Fig. 5 — C57BL/6 and TLR2^−/− mice generate *P. gingivalis*-specific IgG antibodies in response to oral challenge. Data represent median and interquartile deviation of *P. gingivalis*-specific IgG titers in individual serum samples obtained from orally challenged mice. There was no significant difference between *P. gingivalis*-infected C57BL/6 mice and *P. gingivalis*-infected TLR2^−/− mice by the Mann-Whitney U test. Unchallenged (none) or *P. gingivalis* challenged.

As expected, C57BL/6 mice orally challenged with P. gingivalis exhibited an increase in oral bone loss as measured by ABC-CEJ distance as compared to uninfected mice (fig. 6; p < 0.001). Confirming our previous results [12], TLR2^−/− mice orally challenged with P. gingivalis did not exhibit appreciable oral bone loss as compared to uninfected mice (fig. 6; p > 0.05). As expected, C57BL/6 mice fed a high-fat diet displayed statistically significant increases in body weight (p < 0.0001) and serum cholesterol levels (p < 0.001) as compared to C57BL/6 mice fed a normal-chow diet (data not shown). We did not observe statistically significant differences in either body weight or serum cholesterol levels in the 4 groups of C57BL/6 mice fed a high-fat diet (data not shown). Collectively, these results demonstrate that TLR2 deficiency on a C57BL/6 background was associated with both decreased atherosclerosis and oral bone loss in response to P. gingivalis oral challenge.

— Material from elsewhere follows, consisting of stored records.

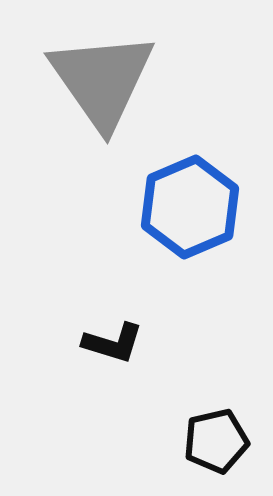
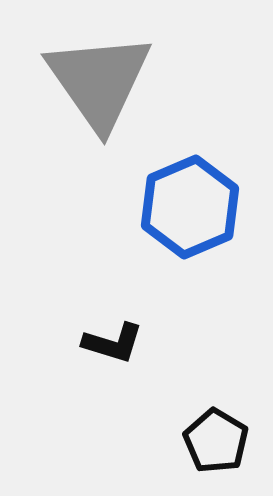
gray triangle: moved 3 px left, 1 px down
black pentagon: rotated 28 degrees counterclockwise
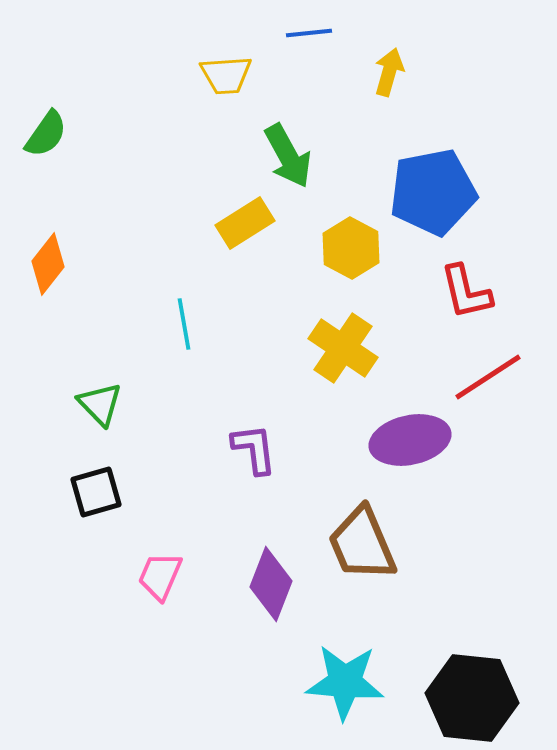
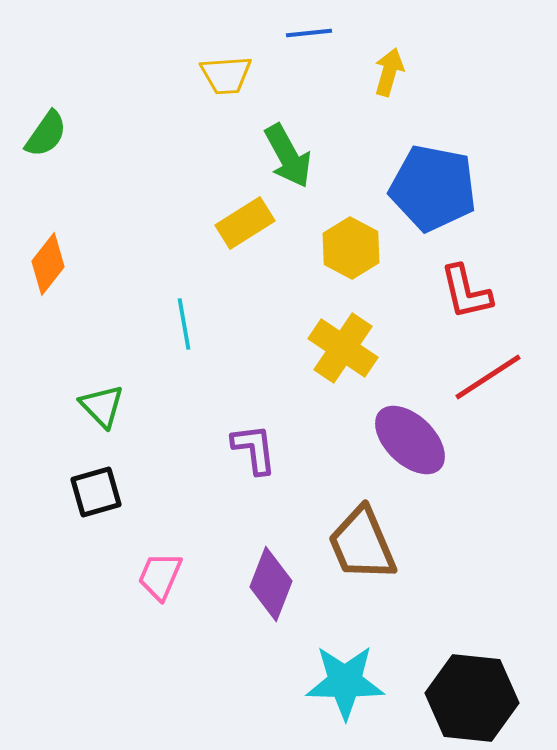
blue pentagon: moved 4 px up; rotated 22 degrees clockwise
green triangle: moved 2 px right, 2 px down
purple ellipse: rotated 56 degrees clockwise
cyan star: rotated 4 degrees counterclockwise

Fig. 6 — Oral bone loss in response to *P. gingivalis* challenge in C57BL/6 and TLR2^−/− mice. Linear measurements of bone loss (n = 14 sites) were obtained from the maxillary molars of each mouse. Uninfected C57BL/6 mice (23), *P. gingivalis*-infected C57BL/6 mice (21), unchallenged TLR2^−/− mice (14) and *P. gingivalis*-challenged TLR2^−/− mice (15), respectively. Each point represents total bone loss from 14 sites of a single mouse and horizontal line represents median oral bone loss in each group. Unchallenged (none) or *P. gingivalis* challenged. ∗∗∗ p < 0.001 by the Mann-Whitney U test. NS = No significant difference.

Discussion

In this study, we demonstrate that TLR2 contributes to the induction of pro-inflammatory responses in atherosclerotic lesions in response to infection with the oral pathogen P. gingivalis. We also observed that while the absence of TLR2 diminished atherosclerosis in response to P. gingivalis infection, a TLR2-independent mechanism may also play a role in P. gingivalis-mediated atherosclerosis. Since our studies utilized an oral challenge regimen with live bacteria and not simply a purified TLR2 ligand, these results are not unexpected. Indeed, numerous in vitro studies have documented a role for TLR4 in P. gingivalis-mediated inflammatory responses [12,23]. Thus, it is highly probable that several innate immune receptors respond to various bacterial products in the context of in vivo challenge with an intact viable bacterial pathogen [24]. TLR2 deficiency resulted in a reduction in aortic sinus lipid accumulation, and in inflammatory cell and macrophage infiltration into the inflammatory lesion in response to P. gingivalis when compared with that observed in mice possessing TLR2 but did not impact the IgG response to P. gingivalis challenge. We also determined that oral infection with P. gingivalis stimulated expression of pro-inflammatory cytokines and pro-inflammatory molecules involved in endothelial cell activation (L-selectin, P-selectin, VEGF) as well as monocyte recruitment and activation (MIP-3α, RANTES, M-CSF, CD40, MCP-1, IFN-γ, GM-CSF) in the aortic arch of mice. Importantly, we observed a decrease in the expression of inflammatory mediators in aortic tissue samples obtained from P. gingivalis-infected mice deficient in TLR2 as compared to P. gingivalis-infected mice possessing TLR2.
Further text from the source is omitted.